Con i gambali da pastore e la doppietta in spalla Gavino Ledda, sul set di “Assandira” di Salvatore Mereu, appare subito per quello che deve essere in quella scena: la caricatura della “sarditudine”, una finzione costruita a uso e consumo del turista.
Ledda, che compirà 80 anni a dicembre, ha accettato la fatica di un set - «dormo qui vicino, lavoro tredici ore, mangio in mensa» - per interpretare un padre padrone alla rovescia: un uomo che si piega al volere del figlio, e che finisce per portare entrambi alla rovina.
Il Costantino di “Assandira” sembra quasi un omaggio al suo libro. Questo l’ha spinta ad accettare di interpretarlo?

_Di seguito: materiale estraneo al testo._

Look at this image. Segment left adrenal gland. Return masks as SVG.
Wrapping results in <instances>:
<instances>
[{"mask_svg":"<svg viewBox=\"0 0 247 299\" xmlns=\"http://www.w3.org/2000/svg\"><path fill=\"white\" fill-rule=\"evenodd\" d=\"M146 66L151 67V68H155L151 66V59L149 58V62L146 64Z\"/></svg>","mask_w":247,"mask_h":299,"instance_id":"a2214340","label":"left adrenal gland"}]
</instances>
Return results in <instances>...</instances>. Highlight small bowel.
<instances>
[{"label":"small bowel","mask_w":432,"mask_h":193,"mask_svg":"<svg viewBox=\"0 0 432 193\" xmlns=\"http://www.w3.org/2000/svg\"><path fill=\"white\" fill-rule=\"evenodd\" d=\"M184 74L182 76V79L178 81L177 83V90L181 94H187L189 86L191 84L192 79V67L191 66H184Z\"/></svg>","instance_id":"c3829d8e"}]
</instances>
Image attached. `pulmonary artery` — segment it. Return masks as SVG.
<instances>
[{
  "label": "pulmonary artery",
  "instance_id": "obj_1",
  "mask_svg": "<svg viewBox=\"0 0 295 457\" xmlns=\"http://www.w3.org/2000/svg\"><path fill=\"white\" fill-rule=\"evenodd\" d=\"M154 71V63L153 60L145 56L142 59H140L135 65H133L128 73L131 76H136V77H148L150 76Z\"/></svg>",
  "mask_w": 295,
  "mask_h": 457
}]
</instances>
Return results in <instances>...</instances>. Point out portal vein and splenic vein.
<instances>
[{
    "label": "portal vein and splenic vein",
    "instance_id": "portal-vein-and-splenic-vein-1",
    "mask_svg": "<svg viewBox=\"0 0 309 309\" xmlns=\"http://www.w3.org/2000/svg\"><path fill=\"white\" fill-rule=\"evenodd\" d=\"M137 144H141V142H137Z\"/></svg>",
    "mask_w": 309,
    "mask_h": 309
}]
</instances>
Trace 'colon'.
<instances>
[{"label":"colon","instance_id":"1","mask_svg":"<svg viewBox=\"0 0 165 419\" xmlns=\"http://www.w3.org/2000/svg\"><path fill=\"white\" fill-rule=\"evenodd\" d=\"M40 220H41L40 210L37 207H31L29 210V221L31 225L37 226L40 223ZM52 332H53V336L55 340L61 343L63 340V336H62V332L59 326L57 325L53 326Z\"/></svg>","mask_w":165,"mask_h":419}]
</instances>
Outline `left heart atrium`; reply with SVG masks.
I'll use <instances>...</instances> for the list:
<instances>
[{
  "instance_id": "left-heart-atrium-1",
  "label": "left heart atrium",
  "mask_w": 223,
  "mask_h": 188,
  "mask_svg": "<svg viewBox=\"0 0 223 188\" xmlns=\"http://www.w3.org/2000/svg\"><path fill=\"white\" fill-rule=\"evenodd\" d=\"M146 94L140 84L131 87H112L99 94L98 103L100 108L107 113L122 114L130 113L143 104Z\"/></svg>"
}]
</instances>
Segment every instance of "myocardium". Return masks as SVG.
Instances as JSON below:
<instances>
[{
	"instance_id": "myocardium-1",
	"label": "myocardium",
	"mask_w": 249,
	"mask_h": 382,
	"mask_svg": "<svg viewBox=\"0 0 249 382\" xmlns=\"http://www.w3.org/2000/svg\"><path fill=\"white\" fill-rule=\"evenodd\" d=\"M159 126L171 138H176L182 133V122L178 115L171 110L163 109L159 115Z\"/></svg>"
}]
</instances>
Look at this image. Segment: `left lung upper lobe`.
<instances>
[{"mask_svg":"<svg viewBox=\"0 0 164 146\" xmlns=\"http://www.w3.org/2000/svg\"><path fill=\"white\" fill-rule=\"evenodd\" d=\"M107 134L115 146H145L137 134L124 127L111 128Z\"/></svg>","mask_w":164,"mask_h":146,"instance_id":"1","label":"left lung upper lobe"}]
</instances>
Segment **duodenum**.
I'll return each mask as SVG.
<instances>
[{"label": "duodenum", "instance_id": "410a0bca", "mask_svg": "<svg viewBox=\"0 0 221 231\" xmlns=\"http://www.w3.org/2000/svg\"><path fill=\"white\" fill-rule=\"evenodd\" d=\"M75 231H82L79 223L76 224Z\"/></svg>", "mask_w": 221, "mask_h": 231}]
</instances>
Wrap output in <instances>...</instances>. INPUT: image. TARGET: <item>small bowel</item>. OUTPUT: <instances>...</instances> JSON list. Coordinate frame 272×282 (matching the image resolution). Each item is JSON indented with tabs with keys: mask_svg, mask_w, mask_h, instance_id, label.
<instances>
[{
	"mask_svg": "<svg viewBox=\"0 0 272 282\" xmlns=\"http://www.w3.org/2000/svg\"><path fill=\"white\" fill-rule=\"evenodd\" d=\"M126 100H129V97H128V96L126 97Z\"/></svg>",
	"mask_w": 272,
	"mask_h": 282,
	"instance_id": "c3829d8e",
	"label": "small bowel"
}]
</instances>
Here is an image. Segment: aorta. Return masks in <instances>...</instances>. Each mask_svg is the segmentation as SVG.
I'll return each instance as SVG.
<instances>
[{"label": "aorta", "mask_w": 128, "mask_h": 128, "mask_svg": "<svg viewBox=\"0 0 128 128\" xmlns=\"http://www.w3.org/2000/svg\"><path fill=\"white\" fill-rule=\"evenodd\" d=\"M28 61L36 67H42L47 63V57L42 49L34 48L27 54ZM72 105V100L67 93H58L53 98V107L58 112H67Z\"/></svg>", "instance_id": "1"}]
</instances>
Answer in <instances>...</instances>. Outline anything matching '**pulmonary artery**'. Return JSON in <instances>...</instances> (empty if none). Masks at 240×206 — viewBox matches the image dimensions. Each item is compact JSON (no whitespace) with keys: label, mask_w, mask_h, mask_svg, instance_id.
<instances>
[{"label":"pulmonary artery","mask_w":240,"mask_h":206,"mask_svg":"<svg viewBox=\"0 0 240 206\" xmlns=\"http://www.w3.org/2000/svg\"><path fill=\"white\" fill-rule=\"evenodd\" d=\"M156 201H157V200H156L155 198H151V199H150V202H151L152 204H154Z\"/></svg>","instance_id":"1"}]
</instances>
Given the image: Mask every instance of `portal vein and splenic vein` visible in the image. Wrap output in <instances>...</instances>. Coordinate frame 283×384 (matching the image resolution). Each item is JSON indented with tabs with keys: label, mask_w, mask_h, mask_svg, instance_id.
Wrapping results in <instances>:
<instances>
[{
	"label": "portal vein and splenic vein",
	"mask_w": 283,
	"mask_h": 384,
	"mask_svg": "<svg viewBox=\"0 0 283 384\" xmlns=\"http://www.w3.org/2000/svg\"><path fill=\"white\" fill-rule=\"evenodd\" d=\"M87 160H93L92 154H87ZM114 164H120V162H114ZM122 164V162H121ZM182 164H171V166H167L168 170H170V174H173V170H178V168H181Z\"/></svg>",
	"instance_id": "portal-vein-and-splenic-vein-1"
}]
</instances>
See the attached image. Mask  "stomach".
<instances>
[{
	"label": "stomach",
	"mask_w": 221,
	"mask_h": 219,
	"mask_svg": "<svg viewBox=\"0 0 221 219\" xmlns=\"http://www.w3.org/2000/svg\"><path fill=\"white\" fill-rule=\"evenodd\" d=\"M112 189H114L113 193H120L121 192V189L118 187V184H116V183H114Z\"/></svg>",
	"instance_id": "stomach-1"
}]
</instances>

«Sono passati quasi cinquant’anni dal mio libro. Certo nel bene o nel male “Padre padrone” ha lasciato una traccia - e la lascia ancora, e la lascerà - ma le cose sono cambiate. Però il libro di Angioni e il film di Mereu sono all’interno dell’orizzonte tracciato dal mio. I conflitti ci sono, ci saranno, è bene che ci siano se si deve inventare un uomo nuovo. Ma non è facile. Costantino vorrebbe salvare l’autenticità della sarditudine che per il figlio Mario e per la moglie straniera non è mai esistita e non esisterà mai. La lezione del fuoco che segna il finale della storia è lo scotto da pagare per non essersi posti il problema fin dall’inizio. E Costantino, che non voleva essere un padre padrone, finirà purtroppo per pentirsi di non essere stato più duro con suo figlio».
Giulio Angioni, romanziere e antropologo, lavorava all’università di Cagliari quando lei era ricercatore. Vi conoscevate?

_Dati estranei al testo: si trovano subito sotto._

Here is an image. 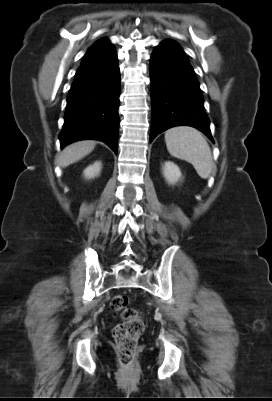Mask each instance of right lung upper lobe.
Instances as JSON below:
<instances>
[{
  "label": "right lung upper lobe",
  "mask_w": 272,
  "mask_h": 401,
  "mask_svg": "<svg viewBox=\"0 0 272 401\" xmlns=\"http://www.w3.org/2000/svg\"><path fill=\"white\" fill-rule=\"evenodd\" d=\"M111 45L109 40L106 38H103L99 41H97L95 44H93L87 51V53L85 54V58H88L89 56H92L93 54L103 50L105 47Z\"/></svg>",
  "instance_id": "right-lung-upper-lobe-1"
}]
</instances>
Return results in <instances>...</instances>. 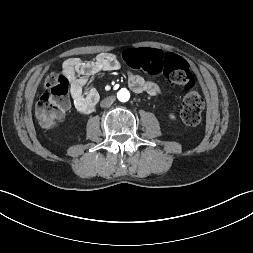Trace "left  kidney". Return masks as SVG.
I'll list each match as a JSON object with an SVG mask.
<instances>
[{"mask_svg": "<svg viewBox=\"0 0 253 253\" xmlns=\"http://www.w3.org/2000/svg\"><path fill=\"white\" fill-rule=\"evenodd\" d=\"M170 118H171V119H176V117H175L174 114H170Z\"/></svg>", "mask_w": 253, "mask_h": 253, "instance_id": "left-kidney-1", "label": "left kidney"}]
</instances>
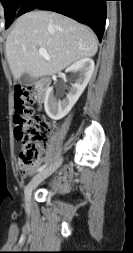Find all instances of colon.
<instances>
[{"mask_svg": "<svg viewBox=\"0 0 133 253\" xmlns=\"http://www.w3.org/2000/svg\"><path fill=\"white\" fill-rule=\"evenodd\" d=\"M35 103L33 88L25 86L15 90L14 135L22 142L18 164L23 170L37 164L48 141L50 122L34 114L32 106Z\"/></svg>", "mask_w": 133, "mask_h": 253, "instance_id": "5ec220e1", "label": "colon"}]
</instances>
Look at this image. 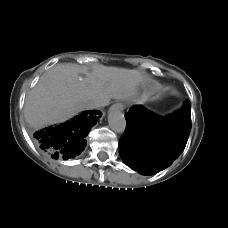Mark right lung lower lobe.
<instances>
[{"mask_svg":"<svg viewBox=\"0 0 228 228\" xmlns=\"http://www.w3.org/2000/svg\"><path fill=\"white\" fill-rule=\"evenodd\" d=\"M101 116L99 110L84 111L63 124L34 132L33 140L55 159L74 158L84 150L85 137Z\"/></svg>","mask_w":228,"mask_h":228,"instance_id":"obj_1","label":"right lung lower lobe"}]
</instances>
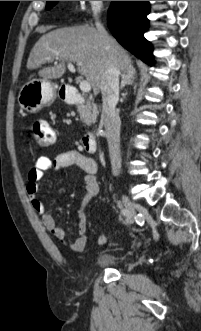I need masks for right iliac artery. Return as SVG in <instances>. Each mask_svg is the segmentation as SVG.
Instances as JSON below:
<instances>
[{
  "label": "right iliac artery",
  "mask_w": 201,
  "mask_h": 331,
  "mask_svg": "<svg viewBox=\"0 0 201 331\" xmlns=\"http://www.w3.org/2000/svg\"><path fill=\"white\" fill-rule=\"evenodd\" d=\"M121 213H122L123 215H126V214H127V210H126V209H123V210L121 211Z\"/></svg>",
  "instance_id": "right-iliac-artery-1"
}]
</instances>
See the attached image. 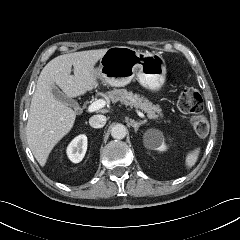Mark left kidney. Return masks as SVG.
Returning <instances> with one entry per match:
<instances>
[{
  "instance_id": "obj_1",
  "label": "left kidney",
  "mask_w": 240,
  "mask_h": 240,
  "mask_svg": "<svg viewBox=\"0 0 240 240\" xmlns=\"http://www.w3.org/2000/svg\"><path fill=\"white\" fill-rule=\"evenodd\" d=\"M144 144L151 150L164 151L166 149L163 134L158 130H149L144 136Z\"/></svg>"
}]
</instances>
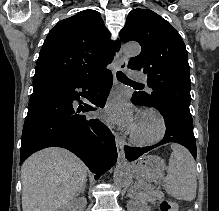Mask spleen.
Listing matches in <instances>:
<instances>
[{
    "label": "spleen",
    "mask_w": 219,
    "mask_h": 211,
    "mask_svg": "<svg viewBox=\"0 0 219 211\" xmlns=\"http://www.w3.org/2000/svg\"><path fill=\"white\" fill-rule=\"evenodd\" d=\"M165 187L169 195L176 199L191 201L196 195L197 179L195 161L188 149L172 143Z\"/></svg>",
    "instance_id": "spleen-1"
}]
</instances>
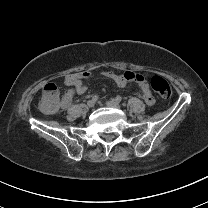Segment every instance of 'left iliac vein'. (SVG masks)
Wrapping results in <instances>:
<instances>
[{
    "mask_svg": "<svg viewBox=\"0 0 208 208\" xmlns=\"http://www.w3.org/2000/svg\"><path fill=\"white\" fill-rule=\"evenodd\" d=\"M105 104L108 107H112V108H120L121 107L120 104L114 99L106 101Z\"/></svg>",
    "mask_w": 208,
    "mask_h": 208,
    "instance_id": "1",
    "label": "left iliac vein"
}]
</instances>
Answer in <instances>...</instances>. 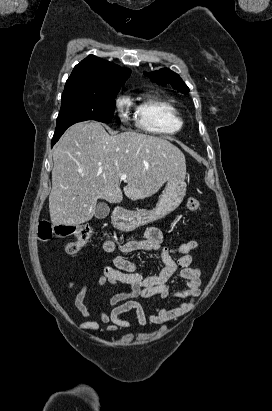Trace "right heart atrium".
<instances>
[{"label":"right heart atrium","mask_w":272,"mask_h":411,"mask_svg":"<svg viewBox=\"0 0 272 411\" xmlns=\"http://www.w3.org/2000/svg\"><path fill=\"white\" fill-rule=\"evenodd\" d=\"M125 105H126V102L123 98H117L116 99V101H115V111L118 114V117L121 121H124L127 118V115L123 110Z\"/></svg>","instance_id":"right-heart-atrium-1"}]
</instances>
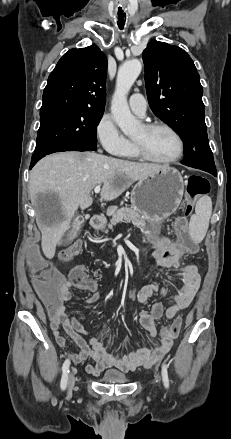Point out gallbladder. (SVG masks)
<instances>
[{
  "mask_svg": "<svg viewBox=\"0 0 231 439\" xmlns=\"http://www.w3.org/2000/svg\"><path fill=\"white\" fill-rule=\"evenodd\" d=\"M84 222V217L78 215L72 223L70 231L66 235V243L72 242L78 235L81 224Z\"/></svg>",
  "mask_w": 231,
  "mask_h": 439,
  "instance_id": "bac80fb5",
  "label": "gallbladder"
}]
</instances>
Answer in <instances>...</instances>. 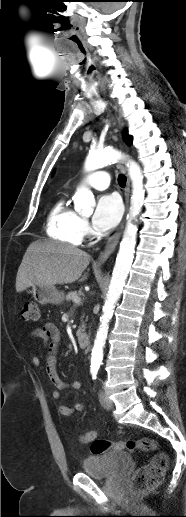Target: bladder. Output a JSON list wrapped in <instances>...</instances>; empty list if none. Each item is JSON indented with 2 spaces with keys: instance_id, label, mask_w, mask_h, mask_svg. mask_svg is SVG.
I'll use <instances>...</instances> for the list:
<instances>
[{
  "instance_id": "1",
  "label": "bladder",
  "mask_w": 186,
  "mask_h": 517,
  "mask_svg": "<svg viewBox=\"0 0 186 517\" xmlns=\"http://www.w3.org/2000/svg\"><path fill=\"white\" fill-rule=\"evenodd\" d=\"M132 456L124 451H110L94 455L82 463L83 472L97 479H109L121 475L131 464Z\"/></svg>"
}]
</instances>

«Eravamo amici. Anche per questo dico che abita all’interno della diagonale tracciata da “Padre padrone”. E anche Mereu con questo film sta cercando di inventare un padre nuovo. E Gavino Ledda è vero che ha rifiutato il padre padrone, e ancora oggi è orgoglioso di averlo fatto: però a differenza dei giovani del film non ha mai violentato la natura e non ha mai pensato ai soldi. Io mi sono ribellato a mio padre ma non ho scelto il business al posto suo, e per questo ho potuto scrivere. Chi ha la malattia del denaro non potrà mai scrivere “Padre padrone”, o “Edipo re”, o qualsiasi altra cosa. Io ho inseguito l’arte: avevo l’idea che se i soldi vengono, bene, ma prima viene l’arte. Non sono parole, l’ho dimostrato con i fatti: ho rinunciato alla carriera universitaria perché avevo capito che se io fossi diventato professore e barone universitario, voi “Padre padrone” non lo avreste mai letto, io non lo avrei mai scritto. Per scriverlo ci voleva uno spirito libero. Mario nel film vuole creare un uomo nuovo ma lui non è uomo nuovo: è un uomo sbagliato. Io invece ci sono riuscito, almeno in parte, a diventare un uomo nuovo. Non penso che tutti possano diventare come me, però questa è una strada. Mi fa piacere interpretare questo personaggio che nasce ogni giorno, perché Mereu è ?un grande, con lui si lavora così. E poi fare l’attore, interpretare ?un persona diversa da me, è un’esperienza nuova».
Il film vede il turismo come un pericolo. È d’accordo?
«Il pericolo non viene dal turismo ma da come lo si fa. Un agriturismo falso porta alla rovina, come accade in questo film, ?che finisce con un incendio. La tragedia che chiude il romanzo di Angioni è lo scotto per l’arroganza, l’Ybris, che era il titolo di un mio film. Anche lì c’era un incendio che era però un incendio artistico mentre questo è metaforico. Ai giovani questo film dice di non imitare gli americani che pensano solo al business, e ci hanno avvelenati con questo atteggiamento. Chi non è portato per l’arte può dedicarsi alla natura, trovare la sua strada per vivere bene senza imbrogliare gli altri. Non lo dico per citare il Vangelo, anche se il Vangelo è importante, ma perché questa è la mia esperienza: o lavori o rubi, altre strade non ne conosco».